Specifically, the evaluation of feeling uncomfortable is a case such as “the skin is irritated” or “the skin becomes red”. Table 3 shows the total points of 20 panelists.

  The emulsions of Examples 1 to 6 were less irritating than the emulsion of Comparative Example 1, and good usability was obtained.

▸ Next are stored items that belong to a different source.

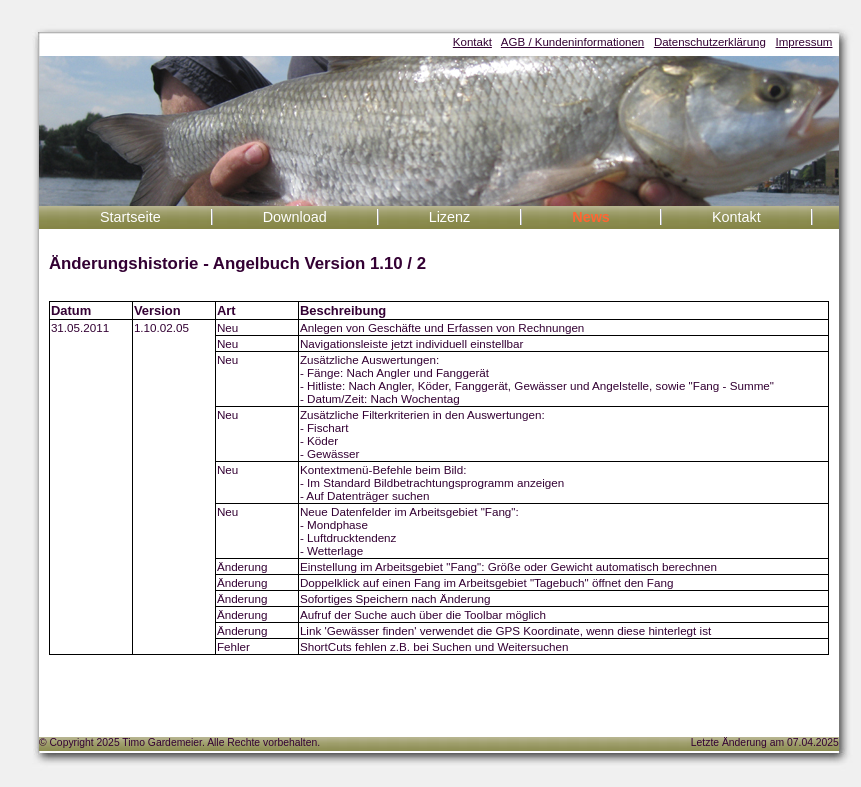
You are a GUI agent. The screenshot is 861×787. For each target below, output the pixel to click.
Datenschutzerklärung (710, 42)
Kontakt (472, 42)
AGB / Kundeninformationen (572, 42)
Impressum (804, 42)
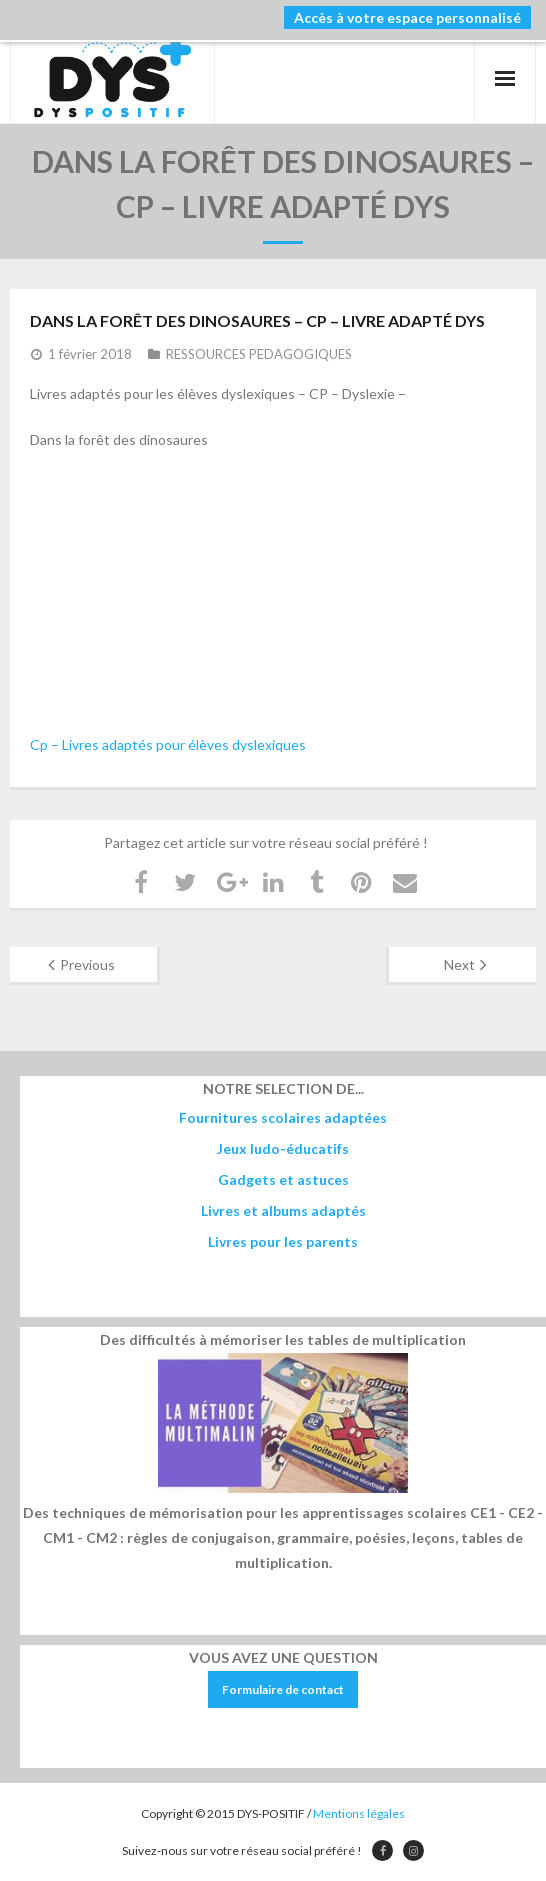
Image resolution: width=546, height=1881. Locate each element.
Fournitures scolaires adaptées (283, 1117)
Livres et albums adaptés (283, 1210)
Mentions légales (359, 1813)
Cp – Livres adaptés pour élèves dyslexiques (168, 744)
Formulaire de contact (283, 1689)
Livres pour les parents (283, 1241)
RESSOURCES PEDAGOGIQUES (259, 354)
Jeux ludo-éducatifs (283, 1148)
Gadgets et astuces (283, 1179)
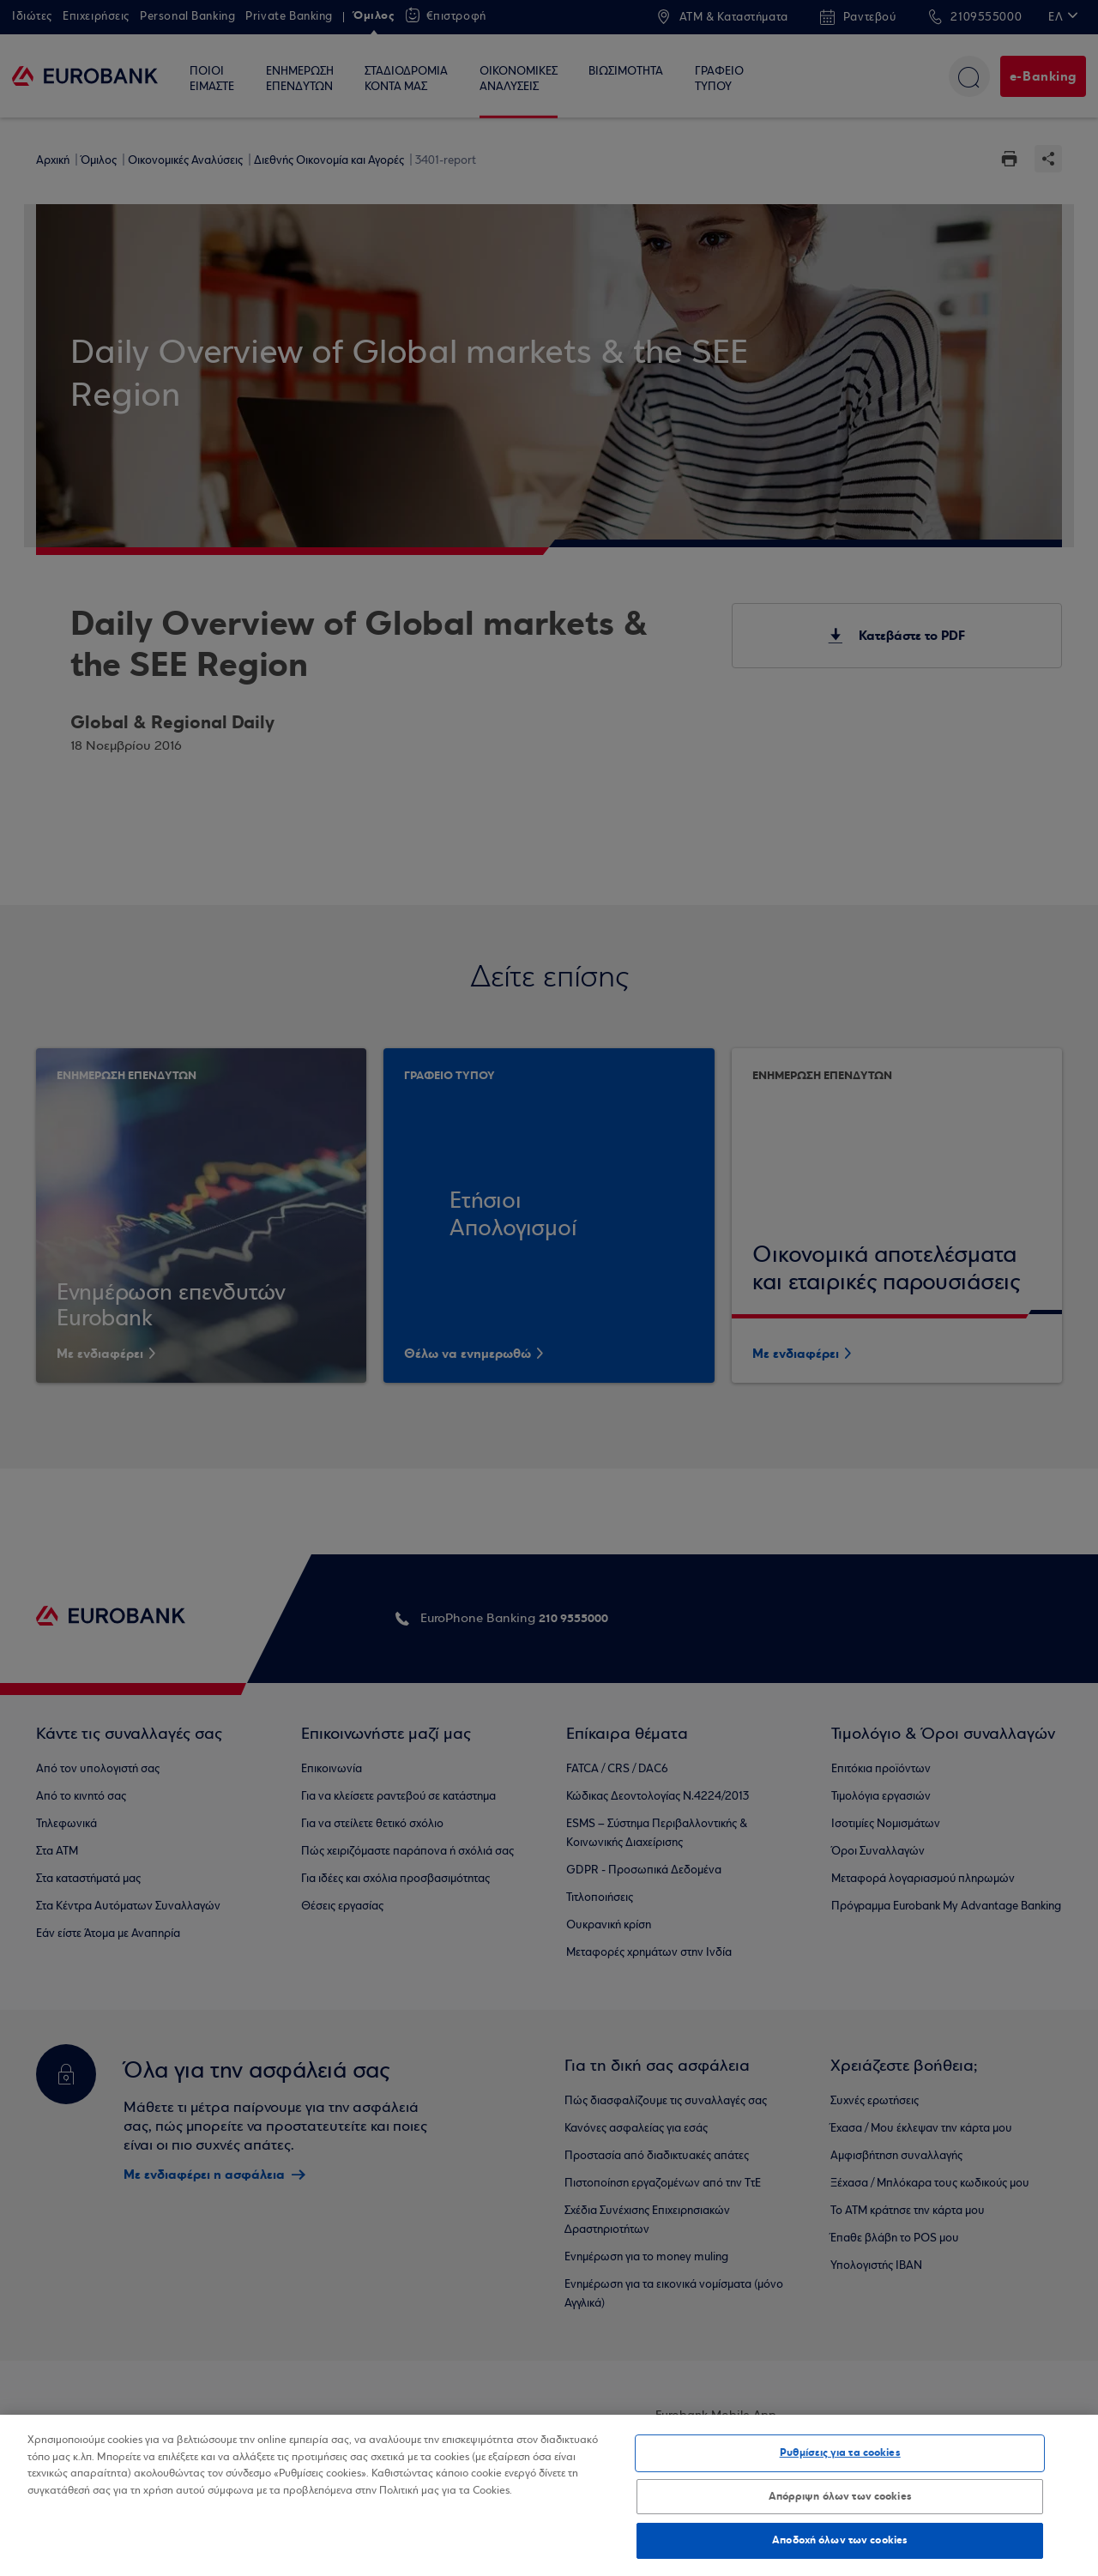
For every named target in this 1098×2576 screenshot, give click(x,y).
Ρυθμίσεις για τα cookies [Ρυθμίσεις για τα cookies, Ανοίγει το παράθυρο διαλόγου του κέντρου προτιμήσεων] (840, 2452)
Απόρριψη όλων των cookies (840, 2496)
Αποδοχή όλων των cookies (840, 2540)
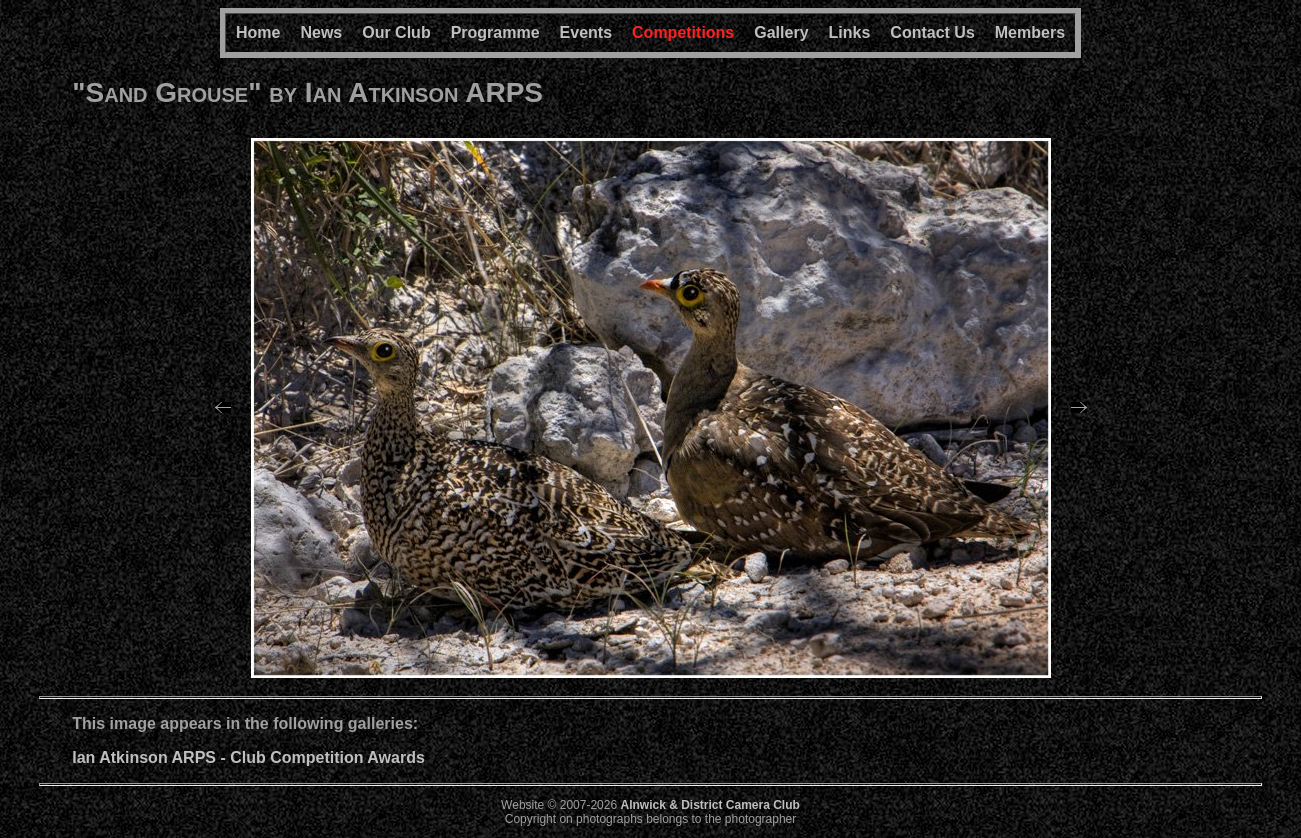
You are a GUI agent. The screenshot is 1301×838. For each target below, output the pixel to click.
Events (586, 32)
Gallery (781, 32)
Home (258, 32)
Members (1030, 32)
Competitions (683, 32)
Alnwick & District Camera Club (709, 805)
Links (850, 32)
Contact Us (932, 32)
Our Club (396, 32)
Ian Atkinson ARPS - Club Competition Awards (248, 757)
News (321, 32)
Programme (495, 32)
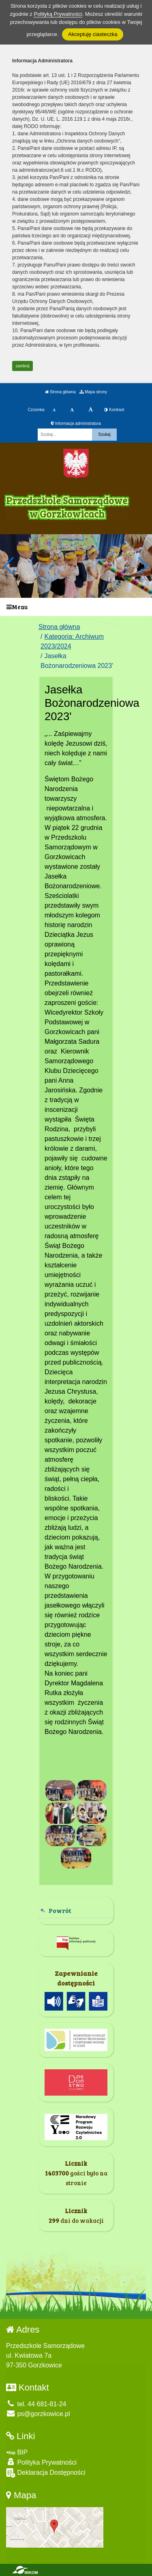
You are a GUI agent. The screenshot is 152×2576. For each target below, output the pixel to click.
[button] (142, 566)
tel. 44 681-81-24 (36, 2404)
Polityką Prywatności (58, 14)
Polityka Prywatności (41, 2462)
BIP (17, 2452)
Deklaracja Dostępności (46, 2473)
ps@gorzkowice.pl (38, 2413)
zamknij (23, 366)
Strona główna (60, 392)
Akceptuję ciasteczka (92, 34)
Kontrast (114, 409)
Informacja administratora (76, 423)
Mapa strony (93, 392)
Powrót (60, 1910)
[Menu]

  The sebum inhibitor of the present invention has a sebum synthesis inhibitory effect, suppresses excessive activity of the sebaceous glands, and is useful for the prevention or treatment of dandruff, hair loss, dermatitis, acne and the like.

Claims (9)

(1) A water-insoluble fraction is obtained by removing a water-soluble fraction from a plant body, a soluble fraction of a polar organic solvent is removed from the water-insoluble fraction to obtain an insoluble fraction of a polar organic solvent, and the polar organic The insoluble fraction of the nonpolar organic solvent is obtained by removing the insoluble fraction of the nonpolar organic solvent from the insoluble fraction of the solvent, and the hydrolyzed product obtained by hydrolyzing the insoluble fraction of the nonpolar organic solvent. object,
(2) a salt of the hydrolysis treatment product,
(3) an ester of the hydrolysis treatment product, or (4) an amide of the hydrolysis treatment product,
A sebum inhibitor, comprising at least one or more active ingredients.   The sebum inhibitor according to claim 1, wherein the polar organic solvent is a halogenated saturated aliphatic hydrocarbon compound / lower alcohol mixture having 1 to 6 carbon atoms.   The sebum inhibitor according to claim 2, wherein the polar organic solvent is a chloroform / methanol mixture.   The sebum inhibitor according to any one of claims 1 to 3, wherein the nonpolar organic solvent is a saturated aliphatic hydrocarbon compound or ether having 1 to 10 carbon atoms.   The sebum inhibitor according to claim 4, wherein the nonpolar organic solvent is heptane.   The sebum inhibitor according to any one of claims 1 to 5, wherein the plant body is grape fruit, sugarcane or bell pepper.   The sebum inhibitor as described in any one of Claims 1-5 whose said plant body is industrial waste derived from a plant body. Formula (I):
HO—CH ₂ —R—COOH (I)
(In the formula, R is a linear or branched saturated or unsaturated hydrocarbon group having 10 to 20 carbon atoms substituted with two hydroxyl groups)
A sebum inhibitor, comprising as an active ingredient at least one of a trihydroxy fatty acid represented by formula (1), a salt of the trihydroxy fatty acid, an ester of the trihydroxy fatty acid, or an amide of the trihydroxy fatty acid.   The sebum inhibitor according to claim 8, wherein the trihydroxy fatty acid represented by the general formula (I) is 9,10,18-trihydroxyoctadecanoic acid or 9,10,18-trihydroxyoctadecenoic acid.